Attention please
@stevhliu|Aug 10, 2025 (3w ago)57 views
It's kind of wild that attention is a quantifiable concept. I don't have a way of measuring how I personally pay attention, but I imagine it's very primitive.
If you told me to take out the trash on Monday night because it's really full and pickup day is Tuesday, my brain would probably compile it to something like "trash, Monday night". Just the essential keywords.
But for transformer models, attention is calculable.
An attention function can be described as mapping a query and a set of key-value pairs to an output, where the query, keys, values, and output are all vectors. The output is computed as a weighted sum of the values, where the weight assigned to each value is computed by a compatibility function of the query with the corresponding key.
This post tries to very simply and very plainly explain how the original self-attention (and several variants of it, but not all) works while eschewing as much jargon and fancy language as possible.
#self-attention
Self-attention (scaled dot-product attention) computes how much each word in a sequence should "pay attention" to every other word in that same sequence. It's what makes transformers contextually aware.
You need 3 matrices to compute self-attention. These matrices are created by multiplying word embeddings by 3 weight matrices (Wk, Wq, Wv).
-
Query (Q) is compared to all the Ks (including itself) to calculate how much attention to pay to each word. Q is the information you're looking for.
-
Key (K) is multiplied by Q (dot product) to produce the attention scores for each word. K is the information a word contains.
The attention scores are scaled by dividing by the square root of the vector dimension. For example, if the dimension is 64, divide the attention scores by 8. Scaling prevents the attention scores from becoming too large or too small.
Apply a softmax function to the scores to convert them into probabilities that add up to 1. Scaling also smooths out the softmax function by preventing any one value from dominating the rest.
-
Value (V) weights each word with an attention score to determine what information every other word offers. V is the information each word contributes.

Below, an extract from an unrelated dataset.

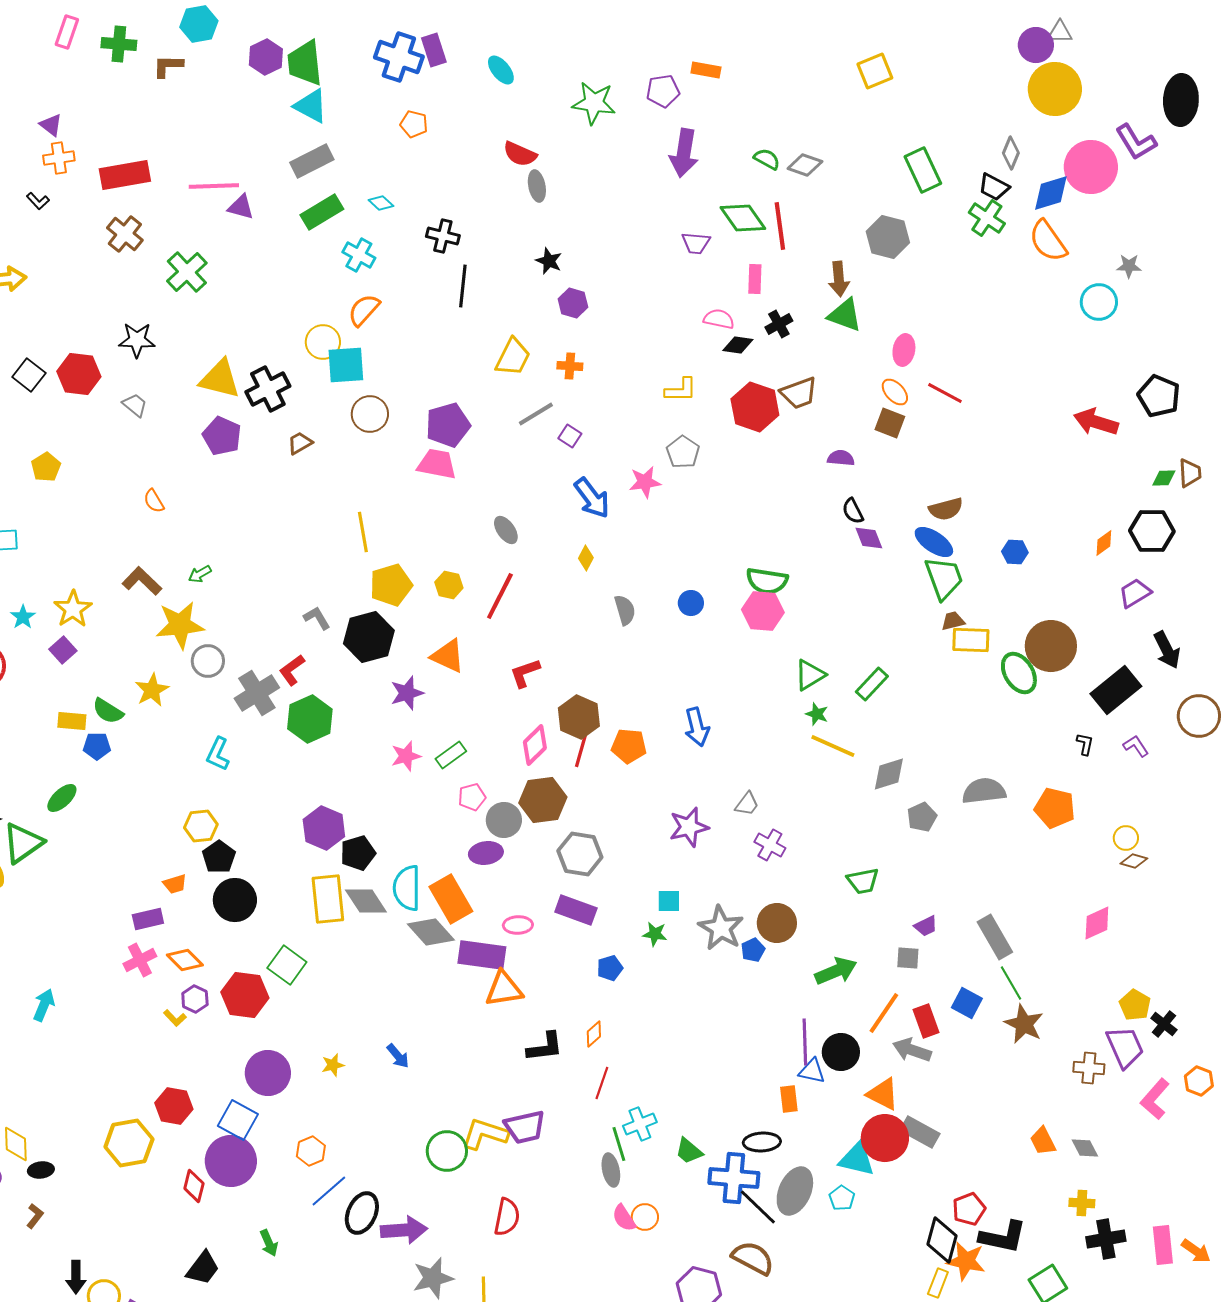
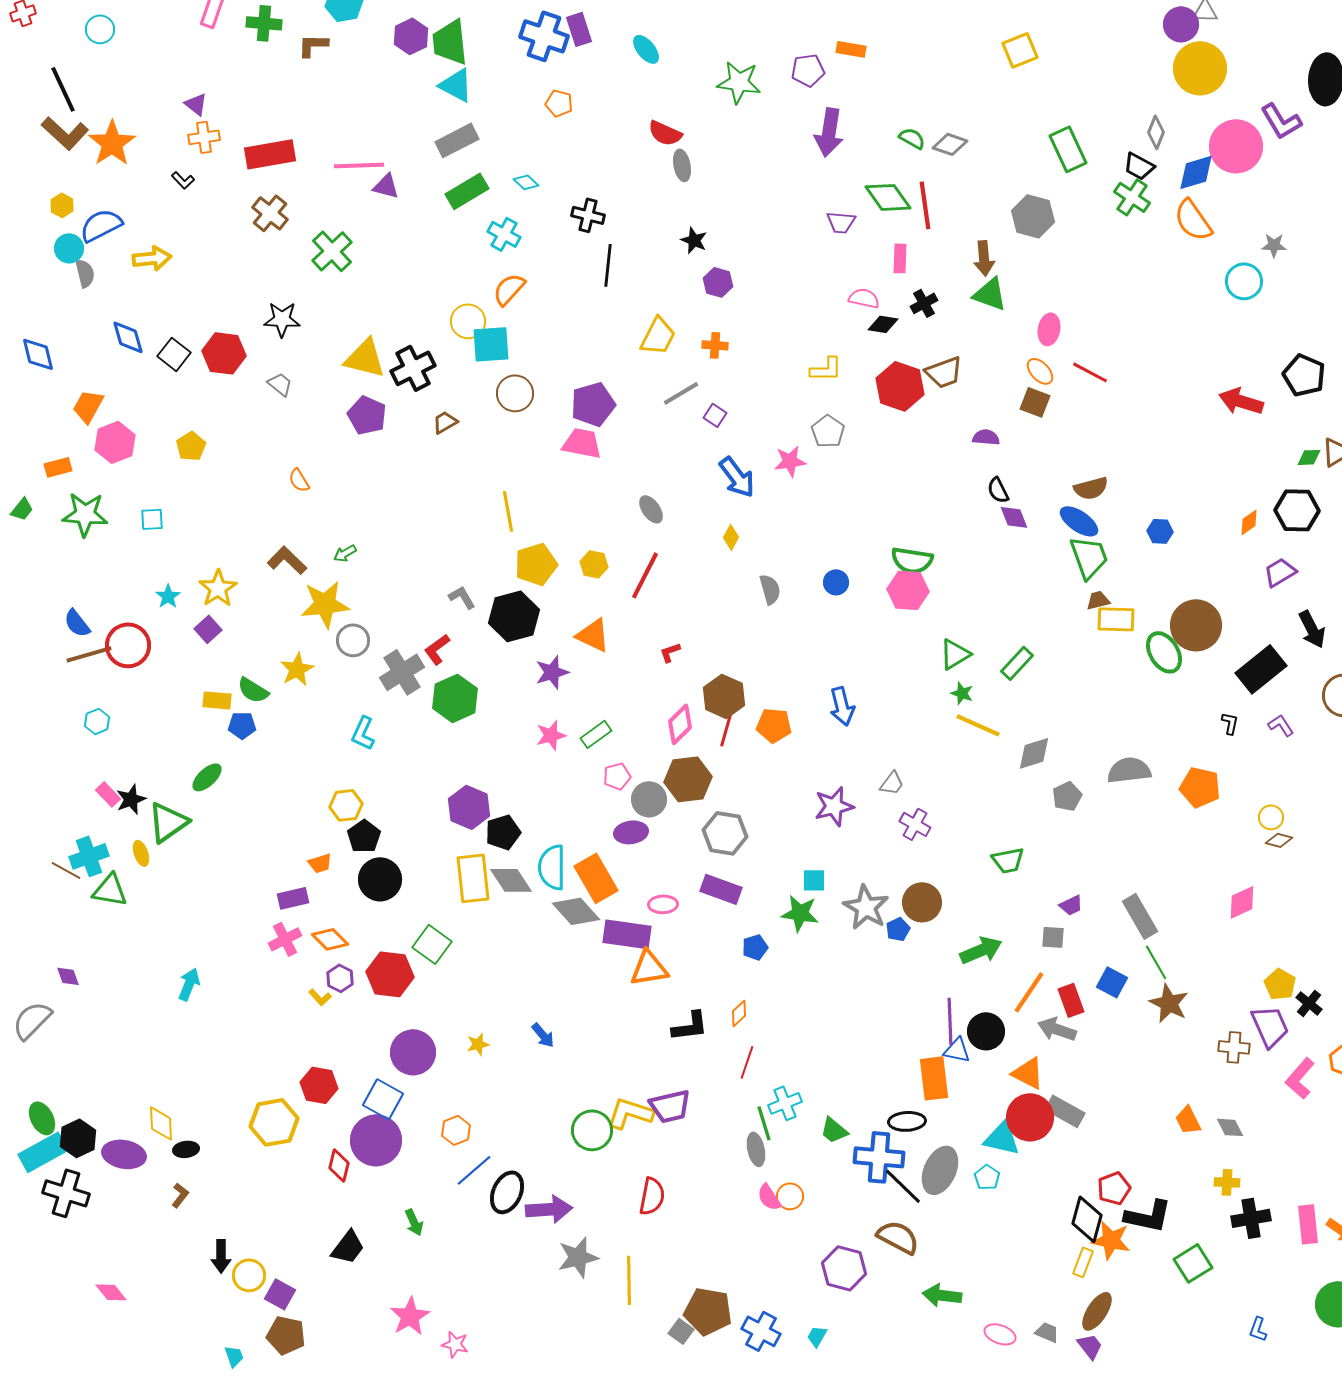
red L-shape: (525, 673) -> (670, 652), size x0.7
green star: (655, 934) -> (800, 913), size x1.5
orange rectangle: (789, 1099) -> (934, 1078), size x1.6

Try calculating the self-attention score for the word Fear
by hand in the following sequence to really get a feel for how it works.
#causal self-attention
Causal self-attention is used in decoder models like GPT. These models predict the next word in a sequence, so it is important to mask future words to prevent it from cheating.
In the mask, words that should be blocked are set to -∞, and the softmax of -∞ becomes ~0.
Try calculating the causal self-attention score for the word is
by hand in the following sequence.
#multi-head attention
Self-attention is a single head of attention. Multi-head attention (MHA) adds more heads to learn other things about a sentence from different perspectives.
The calculations are the same as self-attention, but the embedding size is split by the number of heads. Each head independently computes the scaled dot-product attention on their slice of data. At the end, the outputs are combined and multiplied by a weight matrix to blend all the information together.
MHA is still used by models today such as DeepSeek-R1.
Try calculating the multi-head attention score for the word Fear
by hand in the following sequence.
#multi-query attention
Multi-query attention (MQA) is the same as MHA except all Qs share the same K and V.
MQA has the advantage of being more memory efficient and faster at decoding. Each head doesn't need to store a separate K and V. This makes an especially big difference for really long sequences.
Gemma 2B uses MQA.
Try calculating the multi-query attention score for the word Fear
by hand in the following sequence.
#grouped-query attention
Grouped-query attention (GQA) is similar to MHA and MQA except each group of Qs share the same K and V. The Ks and Vs are different for each group.
GQA combines the best of MHA and MQA. It's faster than MHA because it still has fewer Ks and Vs and it's more expressive than MQA because it has more Qs.
Many modern large language models like Llama 3 and gpt-oss-20b use GQA.
Try calculating the grouped-query attention score for the word Fear
by hand in the following sequence.
#summary
Self-attention is powerful, but it's also computationally expensive when sequences start getting longer. Newer attention algorithms, like FlashAttention and PagedAttention, handle longer sequences more memory efficiently.
The key takeaway is that self-attention is a weighted sum of contextual information of all words. The weights reflect each surrounding word's relevance to the current word.